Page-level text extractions
════════════════════

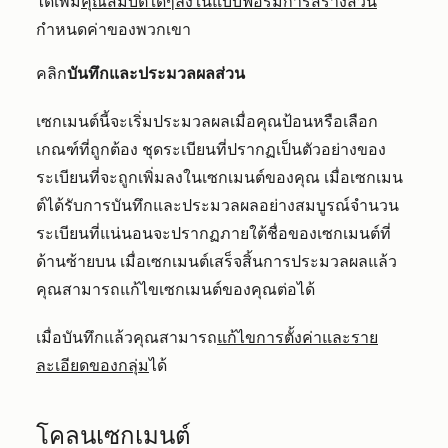
ได้เพิ่ม
คุณสมบัติใดๆลงในแบบฟอร์มการสร้างส่วน
กำหนดค่าของพวกเขา
คลิก
บันทึกและประมวลผลส่วน
เซกเมนต์นี้จะเริ่มประมวลผลเมื่อคุณป้อนหรือเลือก
เกณฑ์ที่ถูกต้อง ชุดระเบียนที่ปรากฏเป็นตัวอย่างของ
ระเบียนที่จะถูกเพิ่มลงในเซกเมนต์ของคุณ เมื่อเซกเมน
ต์ได้รับการบันทึกและประมวลผลอย่างสมบูรณ์จำนวน
ระเบียนที่แน่นอนจะปรากฏภายใต้ชื่อของเซกเมนต์ที่
ด้านซ้ายบน เมื่อเซกเมนต์เสร็จสิ้นการประมวลผลแล้ว
คุณสามารถแก้ไขเซกเมนต์ของคุณต่อได้
เมื่อบันทึกแล้วคุณสามารถ
แก้ไขการตั้งค่าและราย
ละเอียดของกลุ่ม
ได้
โคลนเซกเมนต์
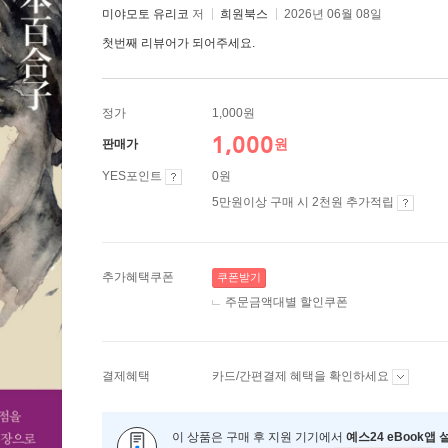
미야모토 유리코
저
희원북스
2026년 06월 08일
첫번째 리뷰어가 되어주세요.
정가
1,000원
1,000
원
판매가
YES포인트
0원
5만원이상 구매 시 2천원 추가적립
추가혜택쿠폰
쿠폰받기
주문금액대별 할인쿠폰
결제혜택
카드/간편결제 혜택을 확인하세요
이 상품은 구매 후 지원 기기에서
예스24 eBook앱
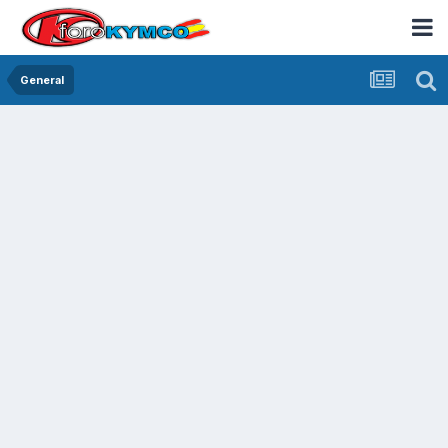
General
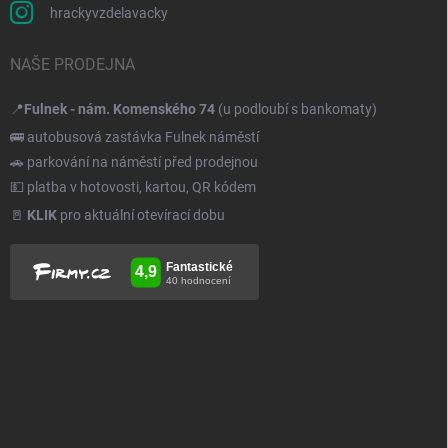
hrackyvzdelavacky
NAŠE PRODEJNA
📍
Fulnek - nám. Komenského 74
(u podloubí s bankomaty)
🚌 autobusová zastávka Fulnek náměstí
🚗 parkování na náměstí před prodejnou
💵 platba v hotovosti, kartou, QR kódem
🚪
KLIK
pro aktuální otevírací dobu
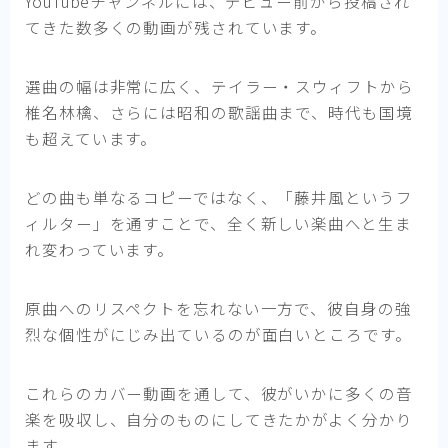
YouTubeチャンネルには、デビュー前から投稿され
てきた数多くの動画が残されています。
選曲の幅は非常に広く、テイラー・スウィフトから
椎名林檎、さらには昭和の歌謡曲まで、時代も国境
も超えています。
どの曲も単なるコピーではなく、「藤井風というフ
ィルター」を通すことで、全く新しい楽曲へと生ま
れ変わっています。
原曲へのリスペクトを忘れない一方で、彼自身の強
烈な個性がにじみ出ているのが面白いところです。
これらのカバー動画を通して、彼がいかに多くの音
楽を吸収し、自分のものにしてきたかがよく分かり
ます。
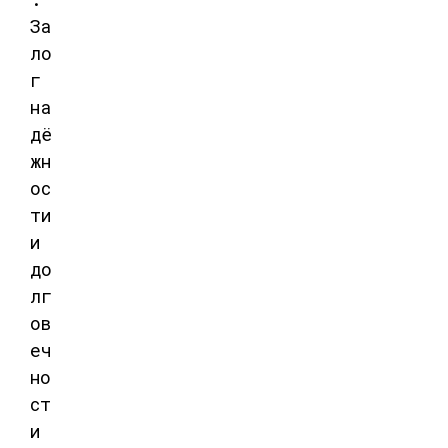
За
ло
г
на
дё
жн
ос
ти
и
до
лг
ов
еч
но
ст
и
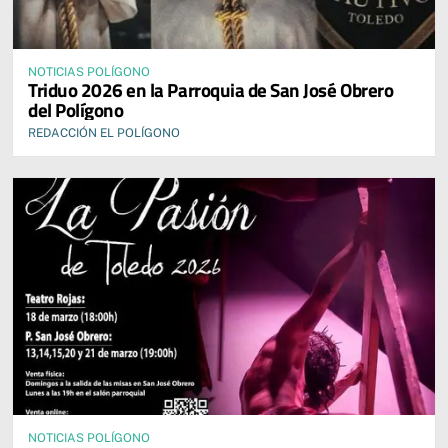
NOTICIAS POLÍGONO
Triduo 2026 en la Parroquia de San José Obrero
del Polígono
REDACCIÓN EL POLÍGONO
NOTICIAS POLÍGONO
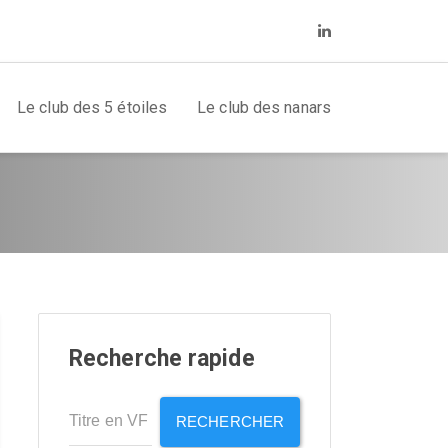
Le club des 5 étoiles
Le club des nanars
Recherche rapide
RECHERCHER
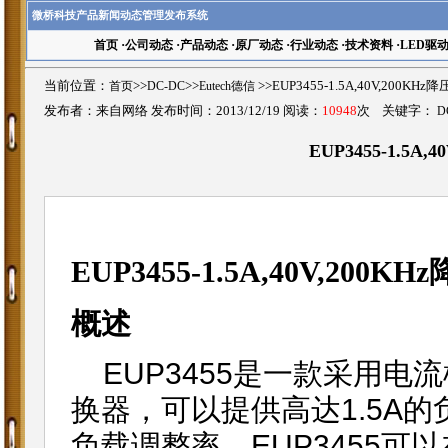
微桥科技产品新闻动态管理发布系统
首页
·
公司动态
·
产品动态
·
原厂动态
·
行业动态
·
技术资料
·
LED驱
当前位置：
首页
>>
DC-DC
>>
Eutech德信
>>EUP3455-1.5A,40V,200
发布者：来自网络 发布时间：2013/12/19 阅读：
10948
次 关键字：
D
EUP3455-1.5A
EUP3455-1.5A,40V,20
概述
EUP3455是一款采用电流
换器，可以提供高达1.5A
负载调整率。EUP3455可以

════════════════════

Problem to work on »
The answer should be all lines from the entries above that hold the word "ของค".

Task result »
ระเบียนที่จะถูกเพิ่มลงในเซกเมนต์ของคุณ เมื่อเซกเมน
คุณสามารถแก้ไขเซกเมนต์ของคุณต่อได้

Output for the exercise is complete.